- Date: Saturday, 29 April 2006
- Site: Gloryland Cultural Center Yenagoa, Bayelsa State, Nigeria
- Organized by: Africa Film Academy

Highlights
- Best Picture: Rising Moon

= 2nd Africa Movie Academy Awards =

2006 film awards ceremony

The 2nd Africa Movie Academy Awards ceremony was held on 29 April 2006, at the Gloryland Cultural Center in Yenagoa, Bayelsa State, Nigeria, to honor the best African films of 2005. The ceremony was broadcast live on Nigerian national television. Numerous celebrities and top Nigerian politicians attended the event, including Goodluck Jonathan (former Governor of Bayelsa State) and various Nollywood actresses and actors.

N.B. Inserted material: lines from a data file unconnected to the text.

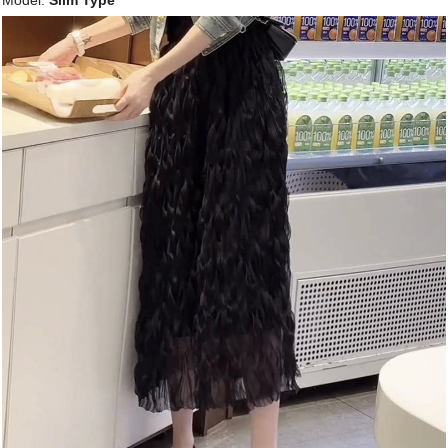
Model:
Slim Type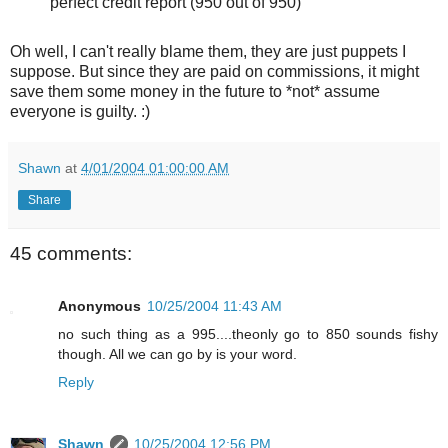
perfect credit report (950 out of 950)
Oh well, I can't really blame them, they are just puppets I
suppose. But since they are paid on commissions, it might
save them some money in the future to *not* assume
everyone is guilty. :)
Shawn
at
4/01/2004 01:00:00 AM
Share
45 comments:
Anonymous
10/25/2004 11:43 AM
no such thing as a 995....theonly go to 850 sounds fishy
though. All we can go by is your word.
Reply
Shawn
10/25/2004 12:56 PM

The special guest was South African Grammy Award-winning artist Miriam Makeba, who performed at the ceremony. Nigerian veteran actor and playwright Hubert Ogunde received a posthumous award.

==Winners==

=== Major awards ===
The winners of the 19 Award Categories are listed first and highlighted in bold letters.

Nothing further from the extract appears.